The commercial horticultural heart of Paris is called Rungis Marché07 September 2016
A city within a city is how the 234 hectares of market for fresh produce in Paris are referred to. Rungis Marché is the largest market for fresh produce in Europe. Let's look at its horticultural aspect.
Each day, around 2.4 million tons of food products change hands, equivalent to the daily meals of 18 million consumers. But the role that Rungis plays in the horticultural sector is less well-known.
Visit to Rungis Marché
A visit to this wholesale market is often obligatory when Royal FloraHolland organises a study trip for companies from the Dutch horticultural sector. For example, in May 2016 we arranged a trip just before Mother's Day. That group went on an extensive tour of Rungis.
The market is open daily (except on Sundays) in the early hours of the morning. It functions as the wholesaler for flowers and plants for shopkeepers in Paris and the surrounding region. Cut flowers and plants were sold in separate buildings until quite recently. The intention is to include the plants also in the cut flower hall this year.
29 producers of cut flowers
Currently, Rungis has 29 producers and 40 wholesalers of cut flowers and 32 producers and 9 wholesalers of houseplants. In addition, there are a number of companies specialised in outdoor products. The revenue in the horticultural sector amounts to around €200 million.
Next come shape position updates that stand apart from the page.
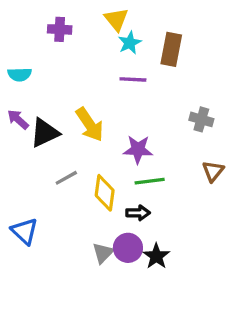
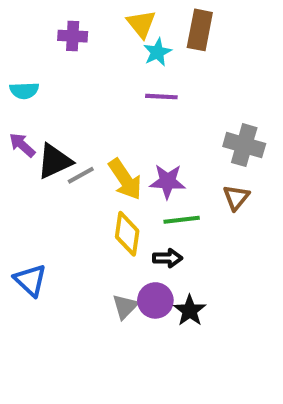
brown rectangle: (171, 49) -> (200, 30), moved
gray cross: (201, 119) -> (244, 145), size x1.4
yellow arrow: (90, 124) -> (125, 179), moved
brown triangle: (213, 171) -> (236, 198), moved
gray line: (66, 178) -> (81, 175), moved

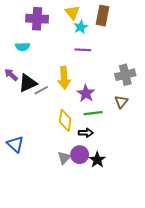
purple cross: (73, 36) -> (37, 19), size x1.5
cyan semicircle: (24, 91) -> (23, 47), moved
gray cross: (244, 145) -> (125, 75), turned -30
yellow arrow: (125, 179) -> (64, 78), moved, turned 30
purple star: (167, 181) -> (86, 93), turned 30

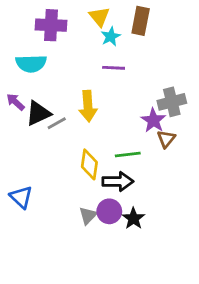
cyan semicircle: (23, 47) -> (31, 64), size x1.5
purple star: (86, 93) -> (153, 120), moved
black arrow: (86, 133) -> (118, 181), size x1.5

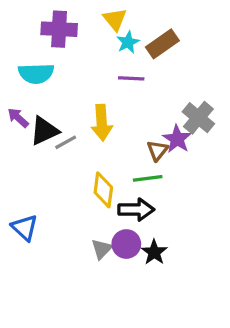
brown rectangle: (141, 21) -> (162, 44), moved, turned 44
gray cross: (172, 102) -> (198, 118), turned -36
brown triangle: (166, 139) -> (157, 151), moved

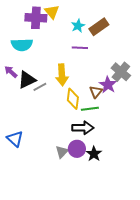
yellow triangle: (115, 19) -> (52, 12), moved
yellow diamond: (103, 190) -> (73, 99), moved

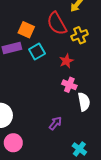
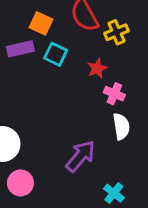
cyan square: (37, 51) -> (56, 54), turned -35
pink cross: (69, 85) -> (114, 94), moved
purple arrow: (55, 123) -> (80, 156), size x1.6

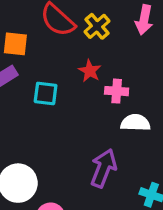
cyan square: (56, 54) -> (46, 94), moved
white semicircle: (121, 126) -> (135, 123), turned -60

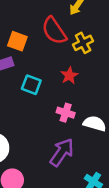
pink cross: (117, 91) -> (66, 113), moved

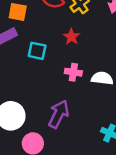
purple arrow: (62, 152) -> (59, 114), moved

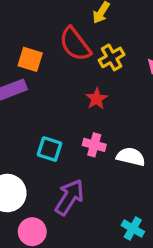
cyan square: (37, 51) -> (49, 149), moved

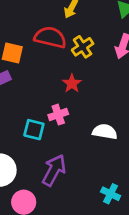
red semicircle: (75, 44) -> (50, 37), turned 144
pink cross: (94, 145) -> (58, 115), moved, turned -30

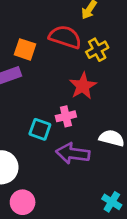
red star: (72, 83) -> (83, 86), size x1.4
purple arrow: (54, 170) -> (73, 153), moved, turned -116

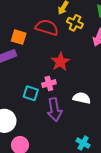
yellow cross: (97, 50) -> (75, 23), moved, turned -35
purple arrow: (73, 153) -> (55, 110), turned -105

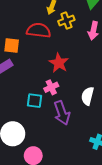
yellow cross: (75, 23) -> (66, 20), turned -35
white semicircle: (82, 98) -> (87, 96), turned -78

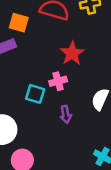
purple arrow: (62, 113) -> (66, 114), size x0.6

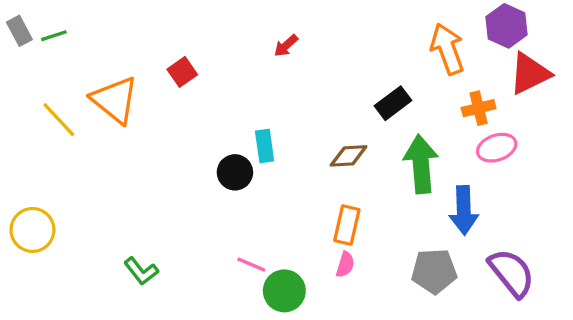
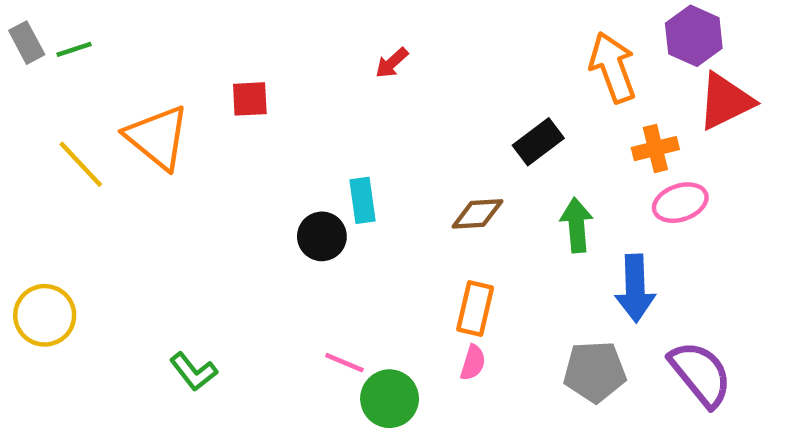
red square: (182, 72) -> (250, 99), turned 32
green arrow: (421, 164) -> (577, 225), size x0.7

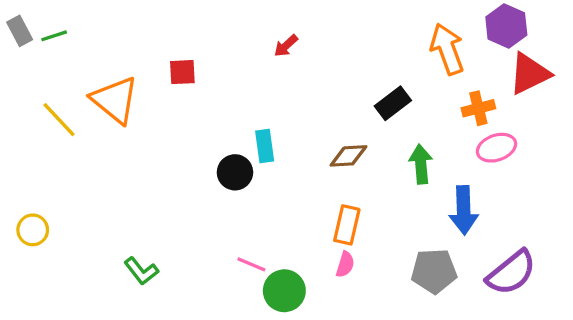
yellow circle: (45, 315) -> (33, 230), size x0.7
purple semicircle: (701, 374) -> (511, 273), turned 90

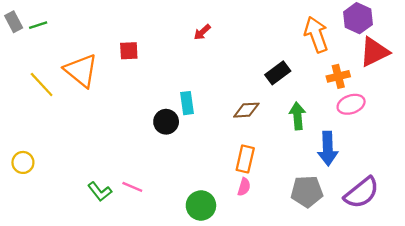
pink line: (251, 264) -> (132, 187), moved

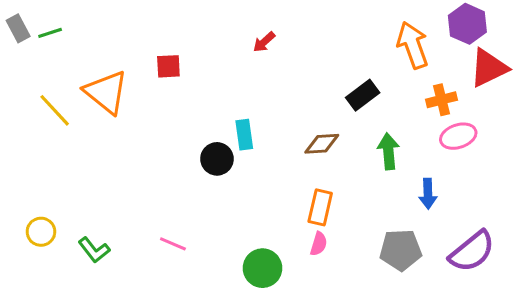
blue arrow: (328, 148) -> (428, 194), size x0.7
yellow circle: (23, 162) -> (41, 232), moved
green L-shape: (100, 192) -> (94, 250), moved

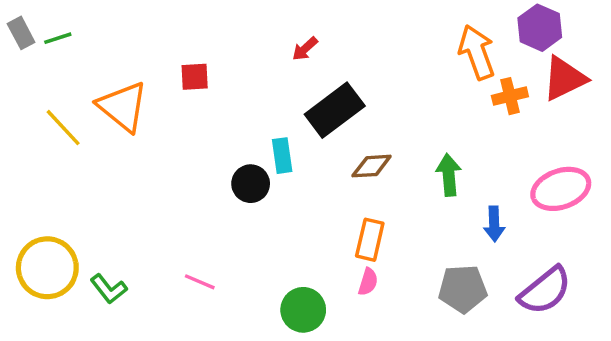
black rectangle: (363, 95) -> (335, 110), moved, size x1.5
orange cross: (442, 100) -> (510, 96), moved
pink ellipse: (458, 136) -> (561, 189), moved, size x1.4
yellow circle: (41, 232) -> (47, 268), size x1.8

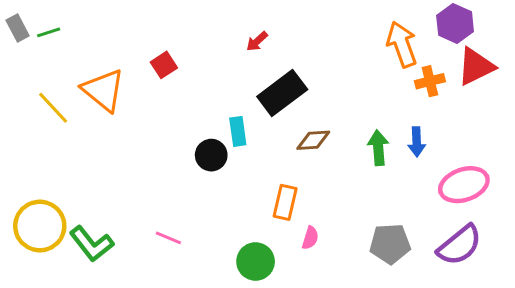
red square: (195, 77) -> (164, 65), turned -30
pink ellipse: (561, 189) -> (464, 185), moved
blue arrow: (494, 224) -> (417, 142), moved
orange rectangle: (370, 240) -> (285, 202), moved
green L-shape: (109, 289) -> (92, 244), size x1.4

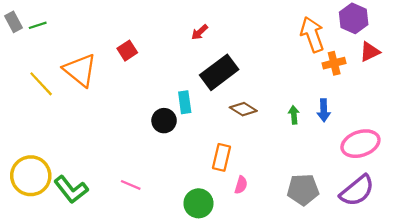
red triangle: (476, 66) -> (370, 52), size x0.7
brown diamond: (313, 140) -> (243, 109), turned 35
green arrow: (378, 148) -> (294, 115), size x0.7

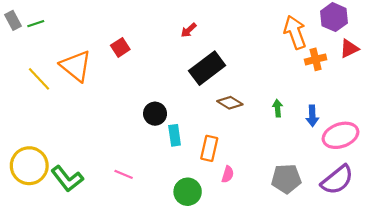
cyan rectangle: (185, 102) -> (175, 135), moved
blue arrow: (324, 110) -> (312, 116), moved

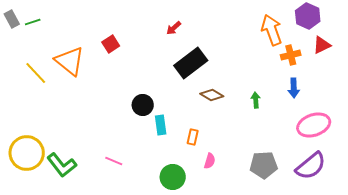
blue arrow: (312, 116) -> (294, 88), moved
orange rectangle: (209, 148) -> (193, 137), size x0.7

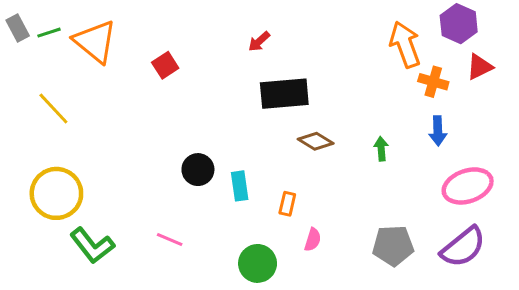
orange cross: (291, 55) -> (433, 82), turned 30
orange triangle: (70, 61) -> (95, 41), moved
black rectangle: (191, 63) -> (284, 94), turned 32
black circle: (143, 105) -> (198, 170), moved
yellow circle: (27, 153) -> (56, 193), moved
Of that, €100 million derives from cut flowers, €71 million from potted plants and €29 million from hardware and/or decorative articles. A large proportion of this supply comes from the Netherlands.
Marketplace for the retailer
In Rungis, hardly any trade occurs between wholesalers. It is more a marketplace for retailers. In the cut flowers hall, for example, 100 wholesalers are selling flowers. They are all 'Cash & Carry' businesses.
Rungis belongs to the second most important economic centre of the city of Paris. No fewer than 1,200 companies are located there, including wholesalers, producers, agents, transport companies, central purchasing offices and related service providers. Altogether, they represent 12,000 jobs.
French horticultural products have a traditional image
French horticultural products distinguish themselves from Dutch products nowadays with their traditional image. Dutch producers are considered industrial companies in comparison by French buyers. Instead of increasing scale, many French horticultural companies prefer to differentiate.